How many lines in the data that follows contain the word "tree"? Only that number is needed.

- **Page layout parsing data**
—————

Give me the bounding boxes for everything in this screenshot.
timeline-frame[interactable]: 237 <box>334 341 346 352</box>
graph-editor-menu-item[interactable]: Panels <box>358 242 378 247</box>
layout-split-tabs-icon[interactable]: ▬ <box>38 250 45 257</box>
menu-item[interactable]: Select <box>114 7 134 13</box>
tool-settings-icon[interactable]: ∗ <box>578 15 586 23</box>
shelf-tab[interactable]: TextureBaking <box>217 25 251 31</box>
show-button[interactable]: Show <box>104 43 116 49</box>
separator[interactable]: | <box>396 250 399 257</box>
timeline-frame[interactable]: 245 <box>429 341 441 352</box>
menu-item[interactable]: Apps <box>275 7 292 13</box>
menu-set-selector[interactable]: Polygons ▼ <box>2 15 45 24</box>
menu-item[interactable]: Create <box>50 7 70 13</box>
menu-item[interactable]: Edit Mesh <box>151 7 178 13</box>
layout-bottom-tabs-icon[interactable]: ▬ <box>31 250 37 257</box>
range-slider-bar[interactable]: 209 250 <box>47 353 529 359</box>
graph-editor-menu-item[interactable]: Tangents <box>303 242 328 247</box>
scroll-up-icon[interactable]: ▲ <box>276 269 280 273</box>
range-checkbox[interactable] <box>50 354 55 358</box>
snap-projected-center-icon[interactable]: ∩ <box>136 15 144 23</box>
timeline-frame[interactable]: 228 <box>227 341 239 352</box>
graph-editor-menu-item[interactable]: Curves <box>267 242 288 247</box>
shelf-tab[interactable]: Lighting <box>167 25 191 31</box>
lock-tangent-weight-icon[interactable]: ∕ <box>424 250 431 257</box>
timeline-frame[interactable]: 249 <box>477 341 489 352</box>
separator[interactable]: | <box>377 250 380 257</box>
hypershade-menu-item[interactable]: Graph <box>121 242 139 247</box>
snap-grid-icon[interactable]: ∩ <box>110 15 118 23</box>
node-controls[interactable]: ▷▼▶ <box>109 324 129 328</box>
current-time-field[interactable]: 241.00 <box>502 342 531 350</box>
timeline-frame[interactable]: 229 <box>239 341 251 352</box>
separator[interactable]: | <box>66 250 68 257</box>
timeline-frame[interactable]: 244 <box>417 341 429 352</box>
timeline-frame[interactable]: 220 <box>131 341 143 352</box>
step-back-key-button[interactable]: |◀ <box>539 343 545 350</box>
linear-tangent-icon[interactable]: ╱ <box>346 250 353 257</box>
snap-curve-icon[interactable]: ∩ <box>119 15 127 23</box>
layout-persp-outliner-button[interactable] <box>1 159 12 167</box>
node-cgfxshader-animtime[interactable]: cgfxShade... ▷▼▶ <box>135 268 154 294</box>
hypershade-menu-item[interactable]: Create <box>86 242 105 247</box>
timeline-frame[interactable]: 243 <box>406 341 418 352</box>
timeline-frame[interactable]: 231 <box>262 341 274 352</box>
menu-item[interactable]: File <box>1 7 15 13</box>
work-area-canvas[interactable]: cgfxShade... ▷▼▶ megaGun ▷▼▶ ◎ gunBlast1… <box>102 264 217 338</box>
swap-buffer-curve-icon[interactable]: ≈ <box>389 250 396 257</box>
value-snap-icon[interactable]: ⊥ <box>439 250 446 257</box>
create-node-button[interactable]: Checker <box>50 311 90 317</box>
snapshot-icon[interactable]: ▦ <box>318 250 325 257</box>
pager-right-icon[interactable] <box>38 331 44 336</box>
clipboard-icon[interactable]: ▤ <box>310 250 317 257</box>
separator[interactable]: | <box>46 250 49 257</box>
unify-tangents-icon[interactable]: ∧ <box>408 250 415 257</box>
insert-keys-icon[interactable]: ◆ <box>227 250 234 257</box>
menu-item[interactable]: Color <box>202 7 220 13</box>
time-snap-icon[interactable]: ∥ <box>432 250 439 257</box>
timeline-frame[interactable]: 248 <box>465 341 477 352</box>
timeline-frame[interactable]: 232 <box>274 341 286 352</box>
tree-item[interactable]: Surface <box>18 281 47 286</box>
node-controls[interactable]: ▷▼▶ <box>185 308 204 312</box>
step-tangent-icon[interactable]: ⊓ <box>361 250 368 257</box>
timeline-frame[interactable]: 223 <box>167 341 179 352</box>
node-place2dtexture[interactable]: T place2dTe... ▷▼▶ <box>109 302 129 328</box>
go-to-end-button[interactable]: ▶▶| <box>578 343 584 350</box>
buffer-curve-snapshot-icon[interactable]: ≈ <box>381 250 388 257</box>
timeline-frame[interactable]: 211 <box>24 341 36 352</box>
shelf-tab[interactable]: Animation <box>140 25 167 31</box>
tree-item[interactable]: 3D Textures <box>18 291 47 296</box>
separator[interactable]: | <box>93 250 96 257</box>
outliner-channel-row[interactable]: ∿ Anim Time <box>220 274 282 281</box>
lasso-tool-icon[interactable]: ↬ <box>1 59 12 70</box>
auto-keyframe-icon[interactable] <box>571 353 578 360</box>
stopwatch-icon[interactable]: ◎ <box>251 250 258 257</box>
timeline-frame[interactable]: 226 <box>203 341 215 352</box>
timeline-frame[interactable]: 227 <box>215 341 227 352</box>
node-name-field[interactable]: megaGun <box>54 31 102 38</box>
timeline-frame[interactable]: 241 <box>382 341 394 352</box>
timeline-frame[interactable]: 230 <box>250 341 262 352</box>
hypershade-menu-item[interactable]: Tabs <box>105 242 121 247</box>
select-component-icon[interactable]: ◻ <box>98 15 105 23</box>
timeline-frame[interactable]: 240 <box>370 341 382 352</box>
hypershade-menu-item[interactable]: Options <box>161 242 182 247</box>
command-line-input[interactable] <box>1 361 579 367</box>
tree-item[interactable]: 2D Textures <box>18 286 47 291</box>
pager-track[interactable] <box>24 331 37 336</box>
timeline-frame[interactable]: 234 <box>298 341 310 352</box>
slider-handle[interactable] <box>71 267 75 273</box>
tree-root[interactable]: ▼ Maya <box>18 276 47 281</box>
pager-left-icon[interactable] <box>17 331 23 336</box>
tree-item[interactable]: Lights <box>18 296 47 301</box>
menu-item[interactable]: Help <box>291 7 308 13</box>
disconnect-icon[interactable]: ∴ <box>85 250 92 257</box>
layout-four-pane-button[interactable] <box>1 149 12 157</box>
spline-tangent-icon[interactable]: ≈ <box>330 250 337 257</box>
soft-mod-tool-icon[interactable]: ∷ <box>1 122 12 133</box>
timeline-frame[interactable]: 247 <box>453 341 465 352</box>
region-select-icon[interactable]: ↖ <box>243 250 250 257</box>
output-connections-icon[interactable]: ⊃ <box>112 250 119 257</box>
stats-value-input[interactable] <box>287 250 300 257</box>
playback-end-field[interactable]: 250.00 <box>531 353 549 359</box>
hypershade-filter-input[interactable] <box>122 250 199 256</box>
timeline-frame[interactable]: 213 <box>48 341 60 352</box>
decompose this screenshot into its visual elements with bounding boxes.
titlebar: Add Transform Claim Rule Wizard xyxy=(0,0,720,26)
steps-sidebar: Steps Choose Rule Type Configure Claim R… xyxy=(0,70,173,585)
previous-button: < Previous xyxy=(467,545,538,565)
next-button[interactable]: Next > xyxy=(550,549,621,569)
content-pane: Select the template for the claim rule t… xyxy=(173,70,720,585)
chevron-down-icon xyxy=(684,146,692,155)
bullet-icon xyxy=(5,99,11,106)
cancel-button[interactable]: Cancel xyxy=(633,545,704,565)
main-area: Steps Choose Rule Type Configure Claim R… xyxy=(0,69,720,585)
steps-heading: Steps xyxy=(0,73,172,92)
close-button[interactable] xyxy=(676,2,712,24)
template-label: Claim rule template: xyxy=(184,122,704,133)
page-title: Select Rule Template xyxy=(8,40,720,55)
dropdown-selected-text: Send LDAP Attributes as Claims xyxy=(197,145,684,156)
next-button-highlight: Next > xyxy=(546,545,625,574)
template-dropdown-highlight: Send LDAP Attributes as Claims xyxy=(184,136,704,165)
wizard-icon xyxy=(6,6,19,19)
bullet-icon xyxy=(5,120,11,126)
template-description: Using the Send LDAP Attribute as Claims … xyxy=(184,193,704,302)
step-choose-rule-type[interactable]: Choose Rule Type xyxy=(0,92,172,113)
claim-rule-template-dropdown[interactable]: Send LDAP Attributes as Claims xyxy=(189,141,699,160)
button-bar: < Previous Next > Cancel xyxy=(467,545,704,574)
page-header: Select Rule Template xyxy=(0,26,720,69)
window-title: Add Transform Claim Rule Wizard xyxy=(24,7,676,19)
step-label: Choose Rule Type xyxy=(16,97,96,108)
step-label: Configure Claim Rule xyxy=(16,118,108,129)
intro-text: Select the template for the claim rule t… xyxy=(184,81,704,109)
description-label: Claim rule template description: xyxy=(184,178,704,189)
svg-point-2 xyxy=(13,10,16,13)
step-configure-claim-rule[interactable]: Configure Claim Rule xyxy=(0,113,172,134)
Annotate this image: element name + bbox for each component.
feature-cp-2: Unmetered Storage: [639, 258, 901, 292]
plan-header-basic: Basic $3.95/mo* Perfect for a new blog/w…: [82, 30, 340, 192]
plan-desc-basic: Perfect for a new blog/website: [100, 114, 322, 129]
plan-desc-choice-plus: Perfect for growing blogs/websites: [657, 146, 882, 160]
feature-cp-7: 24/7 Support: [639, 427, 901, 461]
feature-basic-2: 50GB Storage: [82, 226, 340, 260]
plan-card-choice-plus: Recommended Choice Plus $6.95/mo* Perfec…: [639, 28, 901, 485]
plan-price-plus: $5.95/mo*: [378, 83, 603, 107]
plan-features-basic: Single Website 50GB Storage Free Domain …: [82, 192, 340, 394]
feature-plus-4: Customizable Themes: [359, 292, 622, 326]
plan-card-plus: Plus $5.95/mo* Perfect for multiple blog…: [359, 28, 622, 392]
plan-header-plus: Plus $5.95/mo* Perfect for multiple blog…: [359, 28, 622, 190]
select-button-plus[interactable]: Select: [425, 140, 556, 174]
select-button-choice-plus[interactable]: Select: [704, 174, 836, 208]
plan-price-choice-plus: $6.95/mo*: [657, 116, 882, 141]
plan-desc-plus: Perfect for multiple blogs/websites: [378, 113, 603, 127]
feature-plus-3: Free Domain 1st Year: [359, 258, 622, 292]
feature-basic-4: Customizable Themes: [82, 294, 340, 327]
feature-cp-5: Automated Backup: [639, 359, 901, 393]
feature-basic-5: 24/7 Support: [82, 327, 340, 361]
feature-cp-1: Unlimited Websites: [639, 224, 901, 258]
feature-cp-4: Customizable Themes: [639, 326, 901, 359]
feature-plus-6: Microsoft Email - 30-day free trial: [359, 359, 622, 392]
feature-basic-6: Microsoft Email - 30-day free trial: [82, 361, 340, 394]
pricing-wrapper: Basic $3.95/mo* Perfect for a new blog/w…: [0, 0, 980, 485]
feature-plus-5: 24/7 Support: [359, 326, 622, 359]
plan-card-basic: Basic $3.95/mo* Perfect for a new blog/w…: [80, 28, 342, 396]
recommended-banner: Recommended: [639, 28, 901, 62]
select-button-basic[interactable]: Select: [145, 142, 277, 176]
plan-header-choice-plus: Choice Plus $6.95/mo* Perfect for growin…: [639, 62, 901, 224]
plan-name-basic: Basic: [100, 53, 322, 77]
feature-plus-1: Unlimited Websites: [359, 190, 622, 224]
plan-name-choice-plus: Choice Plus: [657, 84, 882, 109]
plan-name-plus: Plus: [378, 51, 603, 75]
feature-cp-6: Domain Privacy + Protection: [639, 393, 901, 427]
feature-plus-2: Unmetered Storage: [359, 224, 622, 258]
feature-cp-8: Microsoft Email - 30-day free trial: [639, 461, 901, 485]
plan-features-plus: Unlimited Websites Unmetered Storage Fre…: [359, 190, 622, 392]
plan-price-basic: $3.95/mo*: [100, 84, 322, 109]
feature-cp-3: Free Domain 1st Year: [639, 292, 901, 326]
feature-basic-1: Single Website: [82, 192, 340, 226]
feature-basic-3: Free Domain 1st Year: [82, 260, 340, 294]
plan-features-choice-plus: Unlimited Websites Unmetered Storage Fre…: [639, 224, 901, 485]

—————

- **TASK RESPONSE**
5